Businesses based outside the UK
You may be eligible to use the Occasional Operator Scheme if you:
- operate 12 flights or less in a year
- have an annual duty liability of less than £5,000
What happens when you register
You’ll get a certificate of registration within 28 days of us getting your application. The certificate will include:
- your Air Passenger Duty reference number
- your name and your trading name if different
- the address of your principal place of business in the UK
- the date of your registration
- your accounting period
Please check that your details are right. If there are any mistakes, let us know. Always quote your 15-digit registration number when you contact us.
If you do not get a reply within 28 days of applying contact HMRC.
After you register
After registration you must:
- tell us about any changes in your registration details
- keep records and accounts
- submit duty returns
- pay any duty you owe
Change or cancel your registration
If any of your business registration details change you must tell HMRC within 30 days giving as much information as possible.

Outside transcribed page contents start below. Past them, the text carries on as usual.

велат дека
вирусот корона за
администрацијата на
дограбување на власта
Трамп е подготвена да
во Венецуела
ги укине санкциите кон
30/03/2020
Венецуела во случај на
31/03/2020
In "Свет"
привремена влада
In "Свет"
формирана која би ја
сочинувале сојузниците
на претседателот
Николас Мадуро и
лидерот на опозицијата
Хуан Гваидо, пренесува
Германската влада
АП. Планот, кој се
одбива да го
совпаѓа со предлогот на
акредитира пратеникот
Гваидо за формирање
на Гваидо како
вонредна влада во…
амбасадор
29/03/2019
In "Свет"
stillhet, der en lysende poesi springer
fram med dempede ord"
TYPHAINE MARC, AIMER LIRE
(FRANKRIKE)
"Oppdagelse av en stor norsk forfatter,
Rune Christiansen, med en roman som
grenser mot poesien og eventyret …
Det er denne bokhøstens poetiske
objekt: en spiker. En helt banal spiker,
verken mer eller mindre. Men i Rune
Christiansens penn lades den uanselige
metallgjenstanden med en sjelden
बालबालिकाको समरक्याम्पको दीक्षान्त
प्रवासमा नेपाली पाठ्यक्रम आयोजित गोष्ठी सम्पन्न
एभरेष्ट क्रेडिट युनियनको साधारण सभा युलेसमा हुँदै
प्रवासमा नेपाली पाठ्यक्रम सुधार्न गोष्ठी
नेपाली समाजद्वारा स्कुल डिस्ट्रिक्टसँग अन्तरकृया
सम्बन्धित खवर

Changes about fiscal representatives must be notified to us within 7 days.
Amend and sign your certificate of registration, and return it to the Air Passenger Duty team at HMRC.

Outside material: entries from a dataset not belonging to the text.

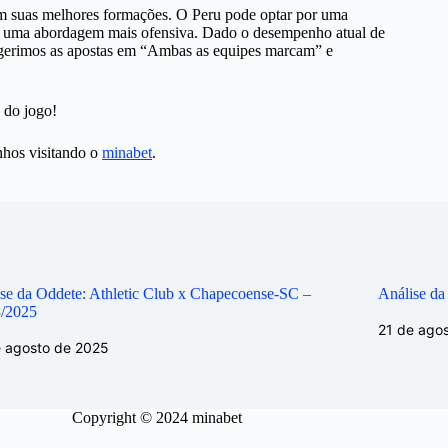
em suas melhores formações. O Peru pode optar por uma
com uma abordagem mais ofensiva. Dado o desempenho atual de
ugerimos as apostas em “Ambas as equipes marcam” e
 do jogo!
nhos visitando o
minabet
.
se da Oddete: Athletic Club x Chapecoense-SC –
Análise da
8/2025
21 de ago
e agosto de 2025
Copyright © 2024 minabet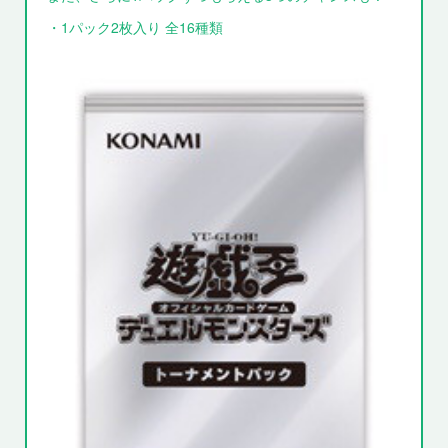
・1パック2枚入り 全16種類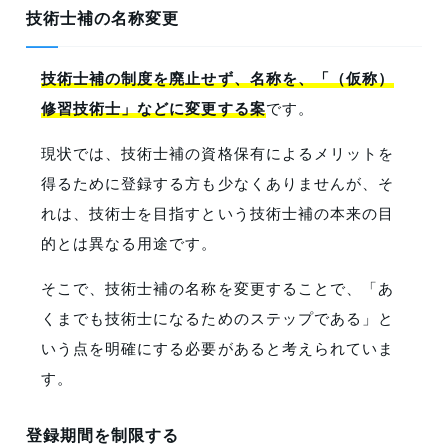
技術士補の名称変更
技術士補の制度を廃止せず、名称を、「（仮称）
修習技術士」などに変更する案
です。
現状では、技術士補の資格保有によるメリットを
得るために登録する方も少なくありませんが、そ
れは、技術士を目指すという技術士補の本来の目
的とは異なる用途です。
そこで、技術士補の名称を変更することで、「あ
くまでも技術士になるためのステップである」と
いう点を明確にする必要があると考えられていま
す。
登録期間を制限する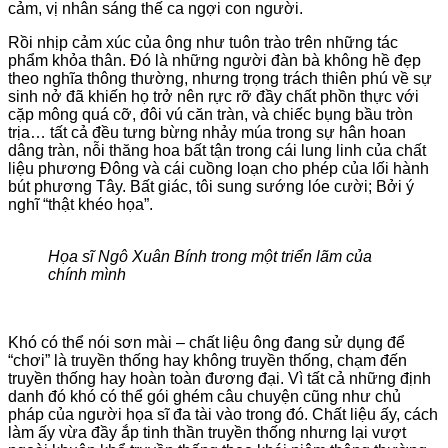
cảm, vị nhân sáng thế ca ngợi con người.
Rồi nhịp cảm xúc của ông như tuôn trào trên những tác
phẩm khỏa thân. Đó là những người đàn bà không hề đẹp
theo nghĩa thông thường, nhưng trọng trách thiên phú về sự
sinh nở đã khiến họ trở nên rực rỡ đầy chất phồn thực với
cặp mông quá cỡ, đôi vú căn tràn, và chiếc bụng bầu tròn
trịa… tất cả đều tưng bừng nhảy múa trong sự hân hoan
dâng tràn, nỗi thăng hoa bất tận trong cái lung linh của chất
liệu phương Đông và cái cuồng loạn cho phép của lối hành
bút phương Tây. Bất giác, tôi sung sướng lóe cười; Bởi ý
nghĩ “thật khéo họa”.
Họa sĩ Ngô Xuân Bính trong một triển lãm của
chính mình
Khó có thể nói sơn mài – chất liệu ông đang sử dụng để
“chơi” là truyền thống hay không truyền thống, chạm đến
truyền thống hay hoàn toàn đương đại. Vì tất cả những định
danh đó khó có thể gói ghém câu chuyện cũng như chủ
pháp của người họa sĩ đa tài vào trong đó. Chất liệu ấy, cách
làm ấy vừa đầy ắp tinh thần truyền thống nhưng lại vượt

If you stop operating passenger flights you must tell HMRC in writing.
There are different rates of duty for each passenger you carry. The passenger will fall into either tax band A or B depending on their final destination and class of travel.
There are some people and flights that are exempt from duty.
Special accounting schemes
If you cannot calculate your duty based on actual passenger numbers from your existing systems, you may need to use a special accounting scheme.
Records you must keep
You should keep business records for 6 years. Make sure they’re available for us to see whenever we need to.
Returns and payments
Once you’ve registered, we’ll send you a monthly or annual notice to file. We’ll tell you the deadline for submitting your return and paying duty.
If your return or payment are late, we may issue a penalty. We’ll include a remittance advice showing the address to send your payment to. Include this remittance advice with your payment.
If you cannot account for duty on the basis of calendar months, you can ask for returns to match your accounting periods.
If your return deadline falls on a weekend or bank holiday, your return and payment must reach us on the last working day before your deadline.
HMRC can ask you to pay a cash deposit or bond if they think there’s a risk you will not pay your tax or duty on time, or you’ve appointed an administrative representative.
You can use your return to correct any errors you make.
If you do not pay enough, HMRC will charge you interest on any unpaid duty. Depending on how the mistake happened, we may also issue you with a penalty.
If your business is likely to pay £500,000 duty per year or less, you may be able to use the Annual Accounting Scheme.